Сдерживая дрожь, она отдала девочкам сверток и, не в силах стоять на ногах, опустилась на ондоль. И хорошо, что дети не тормошат ее: они заняты гостинцами бабушки. А завтра они опять захотят есть. Слава небу, что не сейчас, когда болит сердце и трудно дышать. Выбраться бы на воздух и лечь лицом в снег, может, перестанут одолевать мысли и голова остынет. Но что происходит с нею? Нельзя подняться. Ничего не слышно, не видно… Позвать людей? Как это сделать, если нет сил кричать…
Она открыла глаза — горящая коптилка еле высвечивала лицо Енсу и какого-то мужчины. Кажется, это деревенский лекарь.
— Что со мной? — спросила Денними.
— У вас плохо с сердцем, — ответил мужчина, убирая в сумку шприц.
— Я не могу вам заплатить, — сказала Денними.
— Берегите себя, у вас дети, — сказал мужчина.
Лекарь ушел. Енсу обнял девочек и стал рассказывать смешные истории. Дети не смеялись, как бывало раньше, а с испугом глядели на мать.
Денними давно не ощущала такого покоя. Все как-то странно потонуло в тишине. И она одна в этом большом и тихом мире.
— Отец Юсэка, — молвила Денними, — он волшебник, этот лекарь.
— Якчим[22] известное средство, — сказал Енсу.
— Чудесное лекарство, — повторила больная. — Почему я раньше не знала о нем?
Утром отец Юсэка рассказал о болезни Денними соседке, а к полудню об этом уже узнали все жители деревни. Люди шли к больной, неся с собой узелки с гостинцами.
Пожалуй, на поминках мужа не было столько людей. Принесли и отваренные бобы, и жареные листья молодого перца, и рисовую кашу, и фасолевую муку. Почему-то сейчас Денними вспомнила день рождения Эсуги. Еще задолго до именин Чунами добыл где-то чашечку чаипсары[23] и замочил его в теплой воде. В день торжества из этого риса он приготовил чалтэк. Посыпав липкий рисовый хлеб фасолевой мукой, поставил на стол рядом с карандашом. По поверью, если Эсуги возьмет чалтэк — жизнь ее будет сытой. Если карандаш — она непременно станет грамотной. Эсуги пристально поглядела на чалтэк, потом на карандаш, но ни того, ни другого не взяла, а принялась собирать с папсана крошки рассыпанной фасоли. Это предвещало нищету. Чунами был крайне расстроен. Он переживал так, словно предсказанное уже случилось. А потом долго сожалел, что не мог положить на столик деньги. Эсуги могла дотронуться до них — тогда она была бы богатой. Но денег не было. Теперь по вине бедных родителей не будет у дочери счастья. Денними тогда шутила над мужем. А сегодня Эсуги радуется объедкам бабушки.

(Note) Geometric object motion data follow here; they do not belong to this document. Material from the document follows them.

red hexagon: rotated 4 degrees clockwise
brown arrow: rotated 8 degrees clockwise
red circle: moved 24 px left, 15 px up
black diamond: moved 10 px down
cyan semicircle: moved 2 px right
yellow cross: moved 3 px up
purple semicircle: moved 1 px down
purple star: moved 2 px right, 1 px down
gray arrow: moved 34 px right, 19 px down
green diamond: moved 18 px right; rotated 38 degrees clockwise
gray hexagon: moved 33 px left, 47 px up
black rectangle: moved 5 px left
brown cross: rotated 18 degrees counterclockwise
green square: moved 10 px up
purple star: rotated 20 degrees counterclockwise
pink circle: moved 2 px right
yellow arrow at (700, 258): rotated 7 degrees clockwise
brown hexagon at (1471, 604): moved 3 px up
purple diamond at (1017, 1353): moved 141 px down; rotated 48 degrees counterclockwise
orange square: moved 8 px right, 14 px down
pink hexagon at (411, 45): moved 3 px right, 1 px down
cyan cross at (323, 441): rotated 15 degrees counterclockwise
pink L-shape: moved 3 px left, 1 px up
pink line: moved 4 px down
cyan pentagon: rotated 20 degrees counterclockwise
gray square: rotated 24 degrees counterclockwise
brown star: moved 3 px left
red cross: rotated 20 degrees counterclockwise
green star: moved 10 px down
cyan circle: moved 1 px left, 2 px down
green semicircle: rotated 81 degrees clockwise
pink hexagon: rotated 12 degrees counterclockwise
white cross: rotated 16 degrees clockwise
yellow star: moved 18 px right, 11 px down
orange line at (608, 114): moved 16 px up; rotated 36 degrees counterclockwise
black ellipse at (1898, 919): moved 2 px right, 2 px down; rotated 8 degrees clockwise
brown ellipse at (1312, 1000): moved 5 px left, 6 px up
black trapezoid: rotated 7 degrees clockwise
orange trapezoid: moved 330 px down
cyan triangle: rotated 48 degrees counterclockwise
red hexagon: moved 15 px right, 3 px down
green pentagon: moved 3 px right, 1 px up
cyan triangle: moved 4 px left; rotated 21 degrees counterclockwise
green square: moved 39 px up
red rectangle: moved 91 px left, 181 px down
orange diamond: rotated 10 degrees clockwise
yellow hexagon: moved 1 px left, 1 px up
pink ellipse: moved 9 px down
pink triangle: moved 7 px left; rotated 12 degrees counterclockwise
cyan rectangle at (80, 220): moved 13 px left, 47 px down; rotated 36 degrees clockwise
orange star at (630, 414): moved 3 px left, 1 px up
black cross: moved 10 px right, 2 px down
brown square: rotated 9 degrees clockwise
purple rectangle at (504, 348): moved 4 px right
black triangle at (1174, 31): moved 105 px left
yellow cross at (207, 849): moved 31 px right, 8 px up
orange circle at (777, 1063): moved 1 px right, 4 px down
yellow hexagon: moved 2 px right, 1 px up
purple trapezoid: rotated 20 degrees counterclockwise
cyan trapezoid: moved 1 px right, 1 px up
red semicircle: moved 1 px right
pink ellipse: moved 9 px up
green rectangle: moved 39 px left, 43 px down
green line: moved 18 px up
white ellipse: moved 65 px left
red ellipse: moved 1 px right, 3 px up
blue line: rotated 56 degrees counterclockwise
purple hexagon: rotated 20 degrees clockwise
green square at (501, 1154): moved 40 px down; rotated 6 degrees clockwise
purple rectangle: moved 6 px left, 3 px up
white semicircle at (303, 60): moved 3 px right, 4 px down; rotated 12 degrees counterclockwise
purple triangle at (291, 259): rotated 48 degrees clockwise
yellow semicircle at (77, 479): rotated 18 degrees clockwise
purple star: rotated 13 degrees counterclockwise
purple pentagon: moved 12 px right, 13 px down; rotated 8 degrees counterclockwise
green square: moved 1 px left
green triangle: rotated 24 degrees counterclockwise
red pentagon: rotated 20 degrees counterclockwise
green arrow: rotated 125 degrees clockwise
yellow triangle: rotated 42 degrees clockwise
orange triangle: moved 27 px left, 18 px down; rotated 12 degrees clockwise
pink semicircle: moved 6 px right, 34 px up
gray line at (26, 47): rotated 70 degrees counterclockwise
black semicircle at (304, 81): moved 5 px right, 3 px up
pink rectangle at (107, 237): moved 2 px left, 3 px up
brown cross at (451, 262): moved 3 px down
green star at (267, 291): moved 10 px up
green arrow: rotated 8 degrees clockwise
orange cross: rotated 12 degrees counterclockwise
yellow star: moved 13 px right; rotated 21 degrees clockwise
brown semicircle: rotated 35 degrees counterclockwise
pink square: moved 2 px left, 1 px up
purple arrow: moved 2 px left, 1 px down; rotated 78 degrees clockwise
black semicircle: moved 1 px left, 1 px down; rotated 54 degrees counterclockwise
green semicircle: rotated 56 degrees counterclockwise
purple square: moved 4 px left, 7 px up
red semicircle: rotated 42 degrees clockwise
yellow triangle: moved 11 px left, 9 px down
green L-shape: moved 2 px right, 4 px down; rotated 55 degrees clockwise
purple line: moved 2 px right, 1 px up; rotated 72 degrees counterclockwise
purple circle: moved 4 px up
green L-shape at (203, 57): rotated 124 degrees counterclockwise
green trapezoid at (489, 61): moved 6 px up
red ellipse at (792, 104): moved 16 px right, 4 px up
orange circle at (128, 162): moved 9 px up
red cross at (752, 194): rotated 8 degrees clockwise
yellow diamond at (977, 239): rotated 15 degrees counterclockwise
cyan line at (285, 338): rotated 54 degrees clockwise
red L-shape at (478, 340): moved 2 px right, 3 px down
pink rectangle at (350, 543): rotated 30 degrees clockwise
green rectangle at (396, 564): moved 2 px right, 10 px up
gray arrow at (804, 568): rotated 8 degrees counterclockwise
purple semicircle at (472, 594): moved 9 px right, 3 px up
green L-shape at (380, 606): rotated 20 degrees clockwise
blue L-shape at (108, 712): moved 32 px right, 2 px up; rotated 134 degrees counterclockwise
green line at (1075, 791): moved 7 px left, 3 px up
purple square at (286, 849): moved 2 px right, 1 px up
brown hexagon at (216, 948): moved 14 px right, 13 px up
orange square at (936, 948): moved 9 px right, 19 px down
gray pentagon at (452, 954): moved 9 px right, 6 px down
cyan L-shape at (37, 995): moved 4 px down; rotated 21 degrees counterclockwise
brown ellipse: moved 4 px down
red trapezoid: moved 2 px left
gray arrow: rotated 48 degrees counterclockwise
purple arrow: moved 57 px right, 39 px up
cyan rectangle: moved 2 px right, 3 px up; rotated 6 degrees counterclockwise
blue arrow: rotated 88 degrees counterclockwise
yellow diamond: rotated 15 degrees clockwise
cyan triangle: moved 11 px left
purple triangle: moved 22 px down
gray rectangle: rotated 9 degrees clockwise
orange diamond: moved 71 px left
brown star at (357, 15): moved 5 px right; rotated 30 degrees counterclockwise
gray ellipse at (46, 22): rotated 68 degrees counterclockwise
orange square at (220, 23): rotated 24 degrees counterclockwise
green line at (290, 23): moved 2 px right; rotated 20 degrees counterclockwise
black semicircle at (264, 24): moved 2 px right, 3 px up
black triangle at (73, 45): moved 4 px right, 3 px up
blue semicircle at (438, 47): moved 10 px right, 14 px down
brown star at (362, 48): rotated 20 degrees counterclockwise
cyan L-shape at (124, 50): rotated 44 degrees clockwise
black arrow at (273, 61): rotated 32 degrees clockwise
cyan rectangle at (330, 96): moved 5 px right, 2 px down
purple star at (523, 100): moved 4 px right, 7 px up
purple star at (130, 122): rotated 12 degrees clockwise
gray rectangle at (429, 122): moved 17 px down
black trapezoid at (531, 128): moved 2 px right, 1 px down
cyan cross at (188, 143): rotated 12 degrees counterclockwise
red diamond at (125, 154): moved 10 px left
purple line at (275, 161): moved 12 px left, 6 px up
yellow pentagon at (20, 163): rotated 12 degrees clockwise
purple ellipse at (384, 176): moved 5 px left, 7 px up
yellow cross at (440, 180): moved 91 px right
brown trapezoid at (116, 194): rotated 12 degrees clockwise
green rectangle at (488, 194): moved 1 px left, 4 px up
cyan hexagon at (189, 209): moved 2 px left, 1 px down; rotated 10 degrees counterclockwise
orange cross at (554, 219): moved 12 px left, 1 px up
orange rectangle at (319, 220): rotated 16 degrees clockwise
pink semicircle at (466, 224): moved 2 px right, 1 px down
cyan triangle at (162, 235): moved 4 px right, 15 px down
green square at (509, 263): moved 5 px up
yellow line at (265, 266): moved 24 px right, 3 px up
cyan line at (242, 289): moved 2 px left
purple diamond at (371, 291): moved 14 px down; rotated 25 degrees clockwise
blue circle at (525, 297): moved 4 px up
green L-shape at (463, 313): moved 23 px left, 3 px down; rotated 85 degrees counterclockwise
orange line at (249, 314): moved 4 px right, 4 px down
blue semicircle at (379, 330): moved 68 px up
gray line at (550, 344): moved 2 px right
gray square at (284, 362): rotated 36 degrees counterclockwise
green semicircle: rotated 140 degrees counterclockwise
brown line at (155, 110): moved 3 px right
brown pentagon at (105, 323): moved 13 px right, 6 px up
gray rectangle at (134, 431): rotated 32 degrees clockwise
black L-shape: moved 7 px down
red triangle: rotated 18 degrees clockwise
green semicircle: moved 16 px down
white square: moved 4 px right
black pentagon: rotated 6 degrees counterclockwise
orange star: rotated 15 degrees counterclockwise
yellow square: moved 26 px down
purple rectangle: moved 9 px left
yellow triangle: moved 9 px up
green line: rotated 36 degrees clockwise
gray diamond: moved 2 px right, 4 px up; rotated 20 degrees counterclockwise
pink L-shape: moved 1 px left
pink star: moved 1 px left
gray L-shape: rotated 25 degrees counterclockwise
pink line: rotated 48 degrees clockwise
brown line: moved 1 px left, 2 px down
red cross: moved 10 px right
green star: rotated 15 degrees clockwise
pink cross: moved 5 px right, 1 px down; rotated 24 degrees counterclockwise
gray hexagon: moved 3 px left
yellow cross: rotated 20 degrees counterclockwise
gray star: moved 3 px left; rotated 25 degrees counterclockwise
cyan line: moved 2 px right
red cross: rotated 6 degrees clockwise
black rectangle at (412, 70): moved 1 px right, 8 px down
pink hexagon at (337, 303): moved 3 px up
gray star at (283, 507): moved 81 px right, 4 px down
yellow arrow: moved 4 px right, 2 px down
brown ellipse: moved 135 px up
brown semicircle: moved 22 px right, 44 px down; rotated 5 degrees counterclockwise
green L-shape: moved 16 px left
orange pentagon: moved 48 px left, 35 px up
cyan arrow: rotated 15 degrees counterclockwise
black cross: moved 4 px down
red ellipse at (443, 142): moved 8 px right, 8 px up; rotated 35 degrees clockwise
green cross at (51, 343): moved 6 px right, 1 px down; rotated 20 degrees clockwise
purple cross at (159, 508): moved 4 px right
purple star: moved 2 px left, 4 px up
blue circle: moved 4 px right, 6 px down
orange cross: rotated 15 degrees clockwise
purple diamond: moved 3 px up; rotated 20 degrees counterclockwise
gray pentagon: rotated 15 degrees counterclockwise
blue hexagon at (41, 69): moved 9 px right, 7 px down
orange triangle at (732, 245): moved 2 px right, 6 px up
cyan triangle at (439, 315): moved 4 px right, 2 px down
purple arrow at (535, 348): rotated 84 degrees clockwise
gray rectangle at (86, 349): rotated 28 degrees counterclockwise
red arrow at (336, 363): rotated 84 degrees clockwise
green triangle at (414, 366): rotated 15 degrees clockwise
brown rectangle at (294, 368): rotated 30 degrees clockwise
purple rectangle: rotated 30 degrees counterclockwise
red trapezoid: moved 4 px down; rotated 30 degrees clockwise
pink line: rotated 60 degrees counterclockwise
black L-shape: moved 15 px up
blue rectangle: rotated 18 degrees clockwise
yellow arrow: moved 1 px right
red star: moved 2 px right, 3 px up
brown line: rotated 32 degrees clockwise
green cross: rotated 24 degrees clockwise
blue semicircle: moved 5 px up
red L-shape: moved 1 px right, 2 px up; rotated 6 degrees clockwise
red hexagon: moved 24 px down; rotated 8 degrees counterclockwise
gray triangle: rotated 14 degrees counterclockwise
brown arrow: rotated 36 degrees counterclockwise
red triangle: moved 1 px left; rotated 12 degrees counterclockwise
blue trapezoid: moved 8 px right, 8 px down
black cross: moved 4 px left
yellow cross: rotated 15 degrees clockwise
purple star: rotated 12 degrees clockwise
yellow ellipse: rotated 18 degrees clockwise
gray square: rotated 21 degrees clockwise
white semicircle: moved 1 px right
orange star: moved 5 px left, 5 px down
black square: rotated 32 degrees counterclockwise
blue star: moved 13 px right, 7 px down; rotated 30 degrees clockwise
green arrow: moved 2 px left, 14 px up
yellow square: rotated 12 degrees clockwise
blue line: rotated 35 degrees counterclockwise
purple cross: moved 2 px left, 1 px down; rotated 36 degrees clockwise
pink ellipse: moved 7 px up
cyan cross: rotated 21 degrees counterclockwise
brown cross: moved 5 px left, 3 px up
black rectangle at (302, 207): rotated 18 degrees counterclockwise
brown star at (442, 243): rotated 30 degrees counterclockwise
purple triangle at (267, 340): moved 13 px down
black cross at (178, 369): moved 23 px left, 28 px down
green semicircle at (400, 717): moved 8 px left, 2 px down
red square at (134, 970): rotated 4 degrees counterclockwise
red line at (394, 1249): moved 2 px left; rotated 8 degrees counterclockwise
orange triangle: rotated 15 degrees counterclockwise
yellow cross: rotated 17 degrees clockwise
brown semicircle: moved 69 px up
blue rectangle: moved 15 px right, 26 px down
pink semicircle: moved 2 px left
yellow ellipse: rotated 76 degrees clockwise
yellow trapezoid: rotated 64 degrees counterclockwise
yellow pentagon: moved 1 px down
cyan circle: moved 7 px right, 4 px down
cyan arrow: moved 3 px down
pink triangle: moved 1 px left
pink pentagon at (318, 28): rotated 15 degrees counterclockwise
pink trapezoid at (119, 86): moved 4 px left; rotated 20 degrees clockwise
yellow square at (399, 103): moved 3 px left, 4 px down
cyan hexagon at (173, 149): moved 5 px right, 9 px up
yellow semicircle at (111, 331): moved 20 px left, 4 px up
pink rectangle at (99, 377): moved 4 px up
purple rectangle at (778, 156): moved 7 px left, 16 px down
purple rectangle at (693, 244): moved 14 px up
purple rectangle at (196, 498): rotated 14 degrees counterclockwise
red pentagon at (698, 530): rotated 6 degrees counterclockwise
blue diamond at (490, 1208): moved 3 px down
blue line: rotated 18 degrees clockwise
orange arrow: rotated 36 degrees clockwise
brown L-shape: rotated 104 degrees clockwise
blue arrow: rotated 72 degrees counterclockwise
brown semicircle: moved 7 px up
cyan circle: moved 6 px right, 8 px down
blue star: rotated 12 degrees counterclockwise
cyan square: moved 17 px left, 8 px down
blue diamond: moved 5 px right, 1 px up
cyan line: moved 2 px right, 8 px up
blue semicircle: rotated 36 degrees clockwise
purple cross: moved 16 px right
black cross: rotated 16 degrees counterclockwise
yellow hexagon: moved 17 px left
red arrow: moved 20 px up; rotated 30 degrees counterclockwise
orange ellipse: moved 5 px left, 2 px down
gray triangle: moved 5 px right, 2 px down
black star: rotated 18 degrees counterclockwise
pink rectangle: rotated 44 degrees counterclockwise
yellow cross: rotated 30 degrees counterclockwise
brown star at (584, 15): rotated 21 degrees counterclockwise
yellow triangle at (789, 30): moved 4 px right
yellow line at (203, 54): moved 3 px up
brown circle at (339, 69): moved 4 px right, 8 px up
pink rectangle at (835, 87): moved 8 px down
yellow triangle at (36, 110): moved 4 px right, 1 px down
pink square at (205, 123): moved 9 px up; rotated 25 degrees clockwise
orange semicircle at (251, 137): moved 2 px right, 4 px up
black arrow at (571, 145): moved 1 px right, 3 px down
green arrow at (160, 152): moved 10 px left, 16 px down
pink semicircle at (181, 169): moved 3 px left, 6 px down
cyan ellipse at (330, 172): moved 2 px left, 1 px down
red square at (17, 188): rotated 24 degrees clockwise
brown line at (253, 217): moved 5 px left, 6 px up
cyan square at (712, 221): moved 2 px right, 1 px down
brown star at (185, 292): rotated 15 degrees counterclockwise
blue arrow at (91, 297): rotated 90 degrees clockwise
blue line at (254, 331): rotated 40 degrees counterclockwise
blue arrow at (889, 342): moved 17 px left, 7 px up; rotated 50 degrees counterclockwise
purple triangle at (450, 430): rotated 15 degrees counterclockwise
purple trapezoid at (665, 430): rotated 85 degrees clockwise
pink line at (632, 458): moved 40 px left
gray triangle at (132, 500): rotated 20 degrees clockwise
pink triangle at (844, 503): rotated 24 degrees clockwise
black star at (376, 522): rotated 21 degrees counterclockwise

Едва оправившись от болезни, Денними попыталась найти работу. «Небу угодно было, и оно взяло к себе Чунами, — думала она, выходя из фанзы. — Неужели и я, и мои дети угодны небу? Ведь кто-то должен остаться на земле, кто-то должен оплакивать горе?» Она входила в различные конторы с красочными вывесками. Ее встречали неприветливые лица.
— Даже тигр отступает перед бедой, — говорила она через силу. — Отчего в людях нет сострадания? Разве можно, не содрогаясь, слышать крик голодного ребенка?
Им не было страшно. Это кричали чужие дети.
— Мне нужна работа… Возможно, кто-то уехал… Кого-то прогнали… Может, кто-то умер!..
Ей не грубили, ее слушали, отвечали деликатно:
— К сожалению, пока ничего нет…
Денними становилось жутко от мысли, что она может желать чьей-то смерти. Нет, она не хочет этого, но если волей судьбы человеку суждено помереть, как и ее мужу, почему бы ей не заменить его на работе?